I'd buy the Honda 1332 or the top of the line Ariens Pro. I'd have to really look at both.


----------



## UNDERTAKER (Dec 30, 2013)

* IF Say I was to get a New 1. which I have pondered aboot it would be this Baby.:icon_whistling::icon_whistling: https://www.toro.com/en/homeowner/snow-blowers/power-max-hd-1432-ohxe-commercial-38844 or maybe even this.:icon_whistling: https://www.toro.com/en/professional-contractor/snow-removal/power-broom-38700 k:k:k:k:k: *


----------



## jsup (Nov 19, 2017)

JLawrence08648 said:


> Stage 2, too many complaints about 3 stage not doing a good job.
> 
> Simplicity.



What he said! Another vote for 2 stage Simplicity. Next after that Toro. The powermax is a nice machine for the money.


----------



## bigredmf (Jan 16, 2018)

DavidS said:


> Just curious, if you were in the market for a new snowblower, what would you buy?
> 
> Stage 2 or State 3?
> 
> Make/Model?



No to the 3 stage.


Gives us a location and annual snowfall for a reasonable recommendation.


Red


----------



## DavidS (Jan 22, 2019)

bigredmf said:


> No to the 3 stage.
> 
> 
> Gives us a location and annual snowfall for a reasonable recommendation.
> ...



Seems like everyone here doesn't like Stage 3! LOL.

Live in the Boston area. Snowfall could be a few inches to a foot a time. Brand new driveway with slight incline at the top. 7 car lengths long and 3 wide.

Snowblower will be garaged all winter. Not afraid to spend money as this is (hopefully) a purchase I make every 15+ years. I had a Craftsman snowblower that I loved from 2011 (9 horsepower). But that needs to be retired and time to get something new.

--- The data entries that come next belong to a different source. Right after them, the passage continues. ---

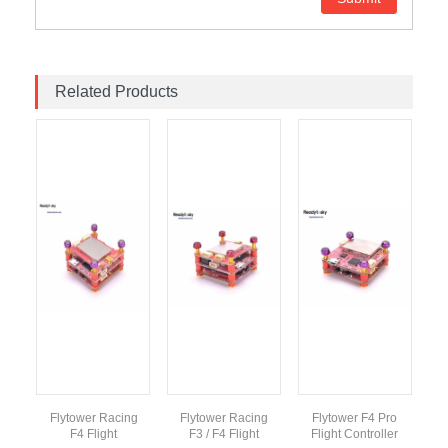
Related Products
Flytower Racing
Flytower Racing
Flytower F4 Pro
F4 Flight
F3 / F4 Flight
Flight Controller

My dad, god rest his soul, always said get an Ariens. But that was 18 years ago at this point.

Thoughts!?!


----------



## JLawrence08648 (Jan 15, 2017)

Ariens is a good make. So is Toro. Any make will do the job if you buy the right hp to match the width.

There are people on here that have sold their 3 stage and went back to a 2 stage. I believe one person said he thought the 3 stage did slightly better on the EOD (driveway).


----------



## Miles (Sep 16, 2016)

DavidS said:


> Seems like everyone here doesn't like Stage 3! LOL.
> 
> Live in the Boston area. Snowfall could be a few inches to a foot a time. Brand new driveway with slight incline at the top. 7 car lengths long and 3 wide.
> 
> ...


Well, if your Dad said always get an Ariens, get an Ariens. They arguably are the best snowblowers on the market. I'd get the professional line with the hydrostatic drive and tracks. I like the Ariens Hydro Pro 28" ST28DLET 420cc Track Drive Snow Blower. I have a Honda HSS928, but had to get the upgraded chute and transmission modification. With a 270cc engine, the 928 is a bit underpowered. Going up to the 32 inch models means more cost and less space in the garage. With your size driveway, the 28 inch should be fine.


----------



## trellis (Mar 14, 2018)

>Seems like everyone here doesn't like Stage 3! LOL.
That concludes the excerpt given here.